Seems to be an issue with group_norm on metal, haven't tried with other backends.
./bin/sd -m models/gsdf/Counterfeit-V2.5/Counterfeit-V2.5_pruned.safetensors -p "a cat" --steps 2 -H 640 -W 640
ggml_metal_init: allocating
ggml_metal_init: found device: Apple M2 Max
ggml_metal_init: picking default device: Apple M2 Max
ggml_metal_init: default.metallib not found, loading from source
ggml_metal_init: GGML_METAL_PATH_RESOURCES = nil
ggml_metal_init: loading 'stable-diffusion.cpp/build/bin/ggml-metal.metal'
ggml_metal_init: GPU name: Apple M2 Max
ggml_metal_init: GPU family: MTLGPUFamilyApple8 (1008)
ggml_metal_init: GPU family: MTLGPUFamilyCommon3 (3003)
ggml_metal_init: GPU family: MTLGPUFamilyMetal3 (5001)
ggml_metal_init: simdgroup reduction support = true
ggml_metal_init: simdgroup matrix mul. support = true
ggml_metal_init: hasUnifiedMemory = true
ggml_metal_init: recommendedMaxWorkingSetSize = 22906.50 MB
[INFO ] stable-diffusion.cpp:142 - loading model from 'models/gsdf/Counterfeit-V2.5/Counterfeit-V2.5_pruned.safetensors'
[INFO ] model.cpp:676 - load models/gsdf/Counterfeit-V2.5/Counterfeit-V2.5_pruned.safetensors using safetensors format
[INFO ] stable-diffusion.cpp:164 - Stable Diffusion 1.x
[INFO ] stable-diffusion.cpp:170 - Stable Diffusion weight type: f32
ggml_backend_metal_buffer_type_alloc_buffer: allocated buffer, size = 469.45 MiB, ( 471.33 / 21845.34)
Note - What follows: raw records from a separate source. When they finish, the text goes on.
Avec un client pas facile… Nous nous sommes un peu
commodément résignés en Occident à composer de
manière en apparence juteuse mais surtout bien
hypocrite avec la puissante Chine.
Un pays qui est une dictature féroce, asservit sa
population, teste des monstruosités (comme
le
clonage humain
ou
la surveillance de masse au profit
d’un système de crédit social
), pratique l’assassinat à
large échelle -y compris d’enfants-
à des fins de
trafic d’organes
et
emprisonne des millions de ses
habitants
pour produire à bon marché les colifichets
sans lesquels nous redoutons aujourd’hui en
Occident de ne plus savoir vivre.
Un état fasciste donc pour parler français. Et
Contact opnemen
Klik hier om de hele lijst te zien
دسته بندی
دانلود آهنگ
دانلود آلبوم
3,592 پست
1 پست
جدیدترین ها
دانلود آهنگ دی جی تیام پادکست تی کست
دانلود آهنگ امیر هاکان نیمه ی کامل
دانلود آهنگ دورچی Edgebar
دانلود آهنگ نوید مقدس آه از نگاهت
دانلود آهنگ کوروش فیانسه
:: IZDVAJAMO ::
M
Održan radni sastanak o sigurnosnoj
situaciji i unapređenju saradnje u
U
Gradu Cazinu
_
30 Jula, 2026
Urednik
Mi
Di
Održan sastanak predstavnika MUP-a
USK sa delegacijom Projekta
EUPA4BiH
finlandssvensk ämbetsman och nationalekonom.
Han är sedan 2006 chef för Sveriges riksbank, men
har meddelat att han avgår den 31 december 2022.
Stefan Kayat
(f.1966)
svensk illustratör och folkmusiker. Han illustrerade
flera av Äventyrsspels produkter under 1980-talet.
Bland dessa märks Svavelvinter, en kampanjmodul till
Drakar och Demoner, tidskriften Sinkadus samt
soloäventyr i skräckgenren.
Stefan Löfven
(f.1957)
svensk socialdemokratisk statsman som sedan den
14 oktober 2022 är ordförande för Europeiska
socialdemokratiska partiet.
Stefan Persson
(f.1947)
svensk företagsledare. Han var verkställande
ggml_backend_metal_buffer_type_alloc_buffer: allocated buffer, size = 2155.34 MiB, ( 2626.67 / 21845.34)
ggml_backend_metal_buffer_type_alloc_buffer: allocated buffer, size = 94.47 MiB, ( 2721.14 / 21845.34)
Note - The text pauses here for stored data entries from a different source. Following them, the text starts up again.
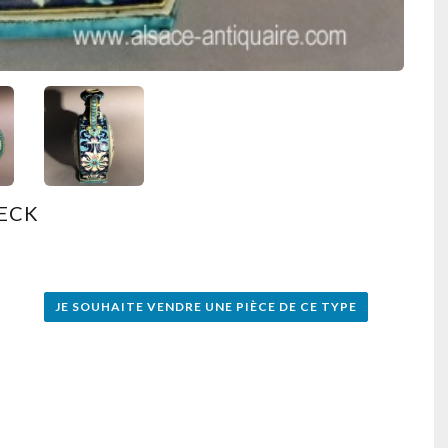
DECK
JE SOUHAITE VENDRE UNE PIÈCE DE CE TYPE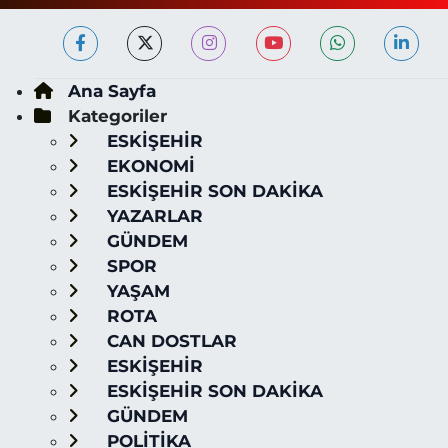
Ana Sayfa
Kategoriler
ESKİŞEHİR
EKONOMİ
ESKİŞEHİR SON DAKİKA
YAZARLAR
GÜNDEM
SPOR
YAŞAM
ROTA
CAN DOSTLAR
ESKİŞEHİR
ESKİŞEHİR SON DAKİKA
GÜNDEM
POLİTİKA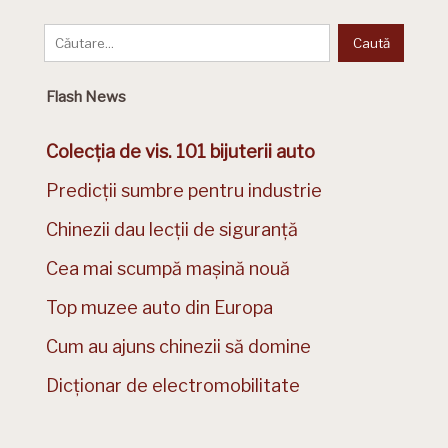
Flash News
Colecția de vis. 101 bijuterii auto
Predicții sumbre pentru industrie
Chinezii dau lecții de siguranță
Cea mai scumpă mașină nouă
Top muzee auto din Europa
Cum au ajuns chinezii să domine
Dicționar de electromobilitate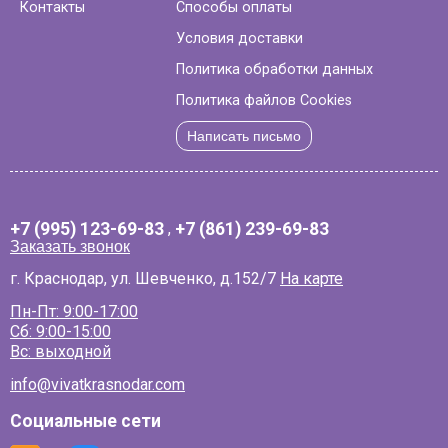
Контакты
Способы оплаты
Условия доставки
Политика обработки данных
Политика файлов Cookies
Написать письмо
+7 (995) 123-69-83
,
+7 (861) 239-69-83
Заказать звонок
г. Краснодар, ул. Шевченко, д.152/7
На карте
Пн-Пт: 9:00-17:00
Сб: 9:00-15:00
Вс: выходной
info@vivatkrasnodar.com
Социальные сети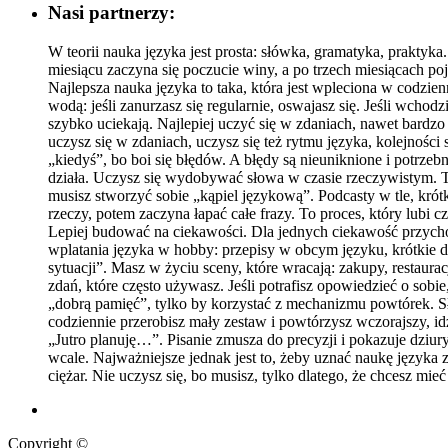
Nasi partnerzy:
W teorii nauka języka jest prosta: słówka, gramatyka, praktyka
miesiącu zaczyna się poczucie winy, a po trzech miesiącach po
Najlepsza nauka języka to taka, która jest wpleciona w codzien
wodą: jeśli zanurzasz się regularnie, oswajasz się. Jeśli wchod
szybko uciekają. Najlepiej uczyć się w zdaniach, nawet bardzo 
uczysz się w zdaniach, uczysz się też rytmu języka, kolejnoś
„kiedyś”, bo boi się błędów. A błędy są nieuniknione i potrze
działa. Uczysz się wydobywać słowa w czasie rzeczywistym. To j
musisz stworzyć sobie „kąpiel językową”. Podcasty w tle, krót
rzeczy, potem zaczyna łapać całe frazy. To proces, który lubi 
Lepiej budować na ciekawości. Dla jednych ciekawość przychod
wplatania języka w hobby: przepisy w obcym języku, krótkie d
sytuacji”. Masz w życiu sceny, które wracają: zakupy, restaur
zdań, które często używasz. Jeśli potrafisz opowiedzieć o sobi
„dobrą pamięć”, tylko by korzystać z mechanizmu powtórek. Słow
codziennie przerobisz mały zestaw i powtórzysz wczorajszy, id
„Jutro planuję…”. Pisanie zmusza do precyzji i pokazuje dziur
wcale. Najważniejsze jednak jest to, żeby uznać naukę języka za
ciężar. Nie uczysz się, bo musisz, tylko dlatego, że chcesz mi
Copyright ©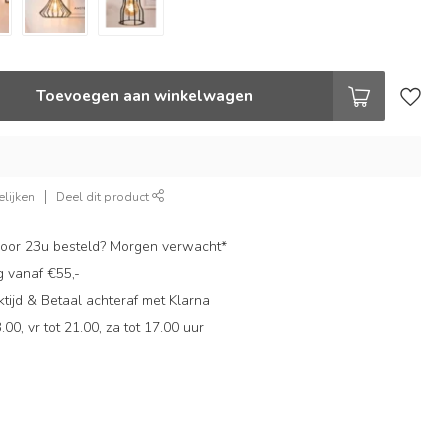
Toevoegen aan winkelwagen
lijken
Deel dit product
oor 23u besteld? Morgen verwacht*
g vanaf €55,-
ijd & Betaal achteraf met Klarna
.00, vr tot 21.00, za tot 17.00 uur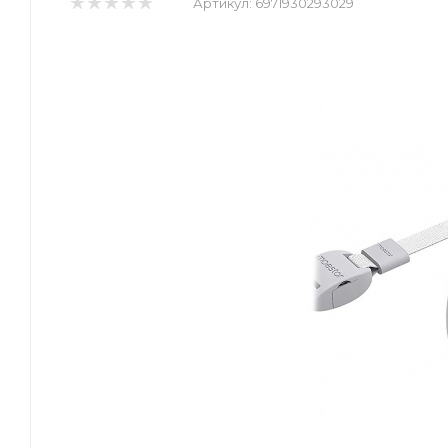
Артикул:
6971930293029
[INFO ] stable-diffusion.cpp:306 - total params memory size = 1408.32MB (clip 469.44MB, unet 2155.33MB, vae 94.47MB, controlnet 0.00MB)
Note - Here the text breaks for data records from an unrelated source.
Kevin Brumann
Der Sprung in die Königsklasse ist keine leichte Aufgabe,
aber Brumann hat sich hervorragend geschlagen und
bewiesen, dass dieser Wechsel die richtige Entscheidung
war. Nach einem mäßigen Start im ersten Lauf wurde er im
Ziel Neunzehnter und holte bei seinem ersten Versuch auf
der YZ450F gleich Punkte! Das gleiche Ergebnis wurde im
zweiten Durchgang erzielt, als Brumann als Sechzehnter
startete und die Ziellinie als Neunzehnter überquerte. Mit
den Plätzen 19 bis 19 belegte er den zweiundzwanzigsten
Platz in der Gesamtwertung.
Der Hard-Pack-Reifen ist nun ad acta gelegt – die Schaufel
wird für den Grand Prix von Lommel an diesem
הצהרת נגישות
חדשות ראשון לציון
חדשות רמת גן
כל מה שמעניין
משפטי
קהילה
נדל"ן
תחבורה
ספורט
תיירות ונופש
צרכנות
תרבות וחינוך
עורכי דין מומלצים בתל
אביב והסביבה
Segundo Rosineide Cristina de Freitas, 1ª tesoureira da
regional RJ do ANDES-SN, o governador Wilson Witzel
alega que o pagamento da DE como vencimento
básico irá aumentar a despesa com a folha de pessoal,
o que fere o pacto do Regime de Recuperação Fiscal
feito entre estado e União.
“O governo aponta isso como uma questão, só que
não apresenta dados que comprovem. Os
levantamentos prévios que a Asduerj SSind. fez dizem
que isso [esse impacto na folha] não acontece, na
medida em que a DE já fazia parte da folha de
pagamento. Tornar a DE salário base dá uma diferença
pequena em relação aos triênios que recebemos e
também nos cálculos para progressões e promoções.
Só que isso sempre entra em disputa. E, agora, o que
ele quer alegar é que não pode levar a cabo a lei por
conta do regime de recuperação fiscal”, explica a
[INFO ] stable-diffusion.cpp:310 - loading model from 'models/gsdf/Counterfeit-V2.5/Counterfeit-V2.5_pruned.safetensors' completed, taking 1.03s
[INFO ] stable-diffusion.cpp:327 - running in eps-prediction mode
[INFO ] stable-diffusion.cpp:1374 - apply_loras completed, taking 0.00s
ggml_backend_metal_buffer_type_alloc_buffer: allocated buffer, size = 1.41 MiB, ( 2722.55 / 21845.34)
ggml_backend_metal_buffer_type_alloc_buffer: allocated buffer, size = 1.41 MiB, ( 2722.55 / 21845.34)
[INFO ] stable-diffusion.cpp:1413 - get_learned_condition completed, taking 69 ms
[INFO ] stable-diffusion.cpp:1429 - sampling using Euler A method
[INFO ] stable-diffusion.cpp:1433 - generating image: 1/1 - seed 42
ggml_backend_metal_buffer_type_alloc_buffer: allocated buffer, size = 1320.61 MiB, ( 3572.30 / 21845.34)
GGML_ASSERT: stable-diffusion.cpp/ggml/src/ggml-metal.m:2034: ne00 % 4 == 0
GGML_ASSERT: stable-diffusion.cpp/ggml/src/ggml-metal.m:2034: ne00 % 4 == 0
zsh: abort ./bin/sd -m -p "a cat" --steps 2 -H 640 -W 640
Seems to be an issue with group_norm on metal, haven't tried with other backends.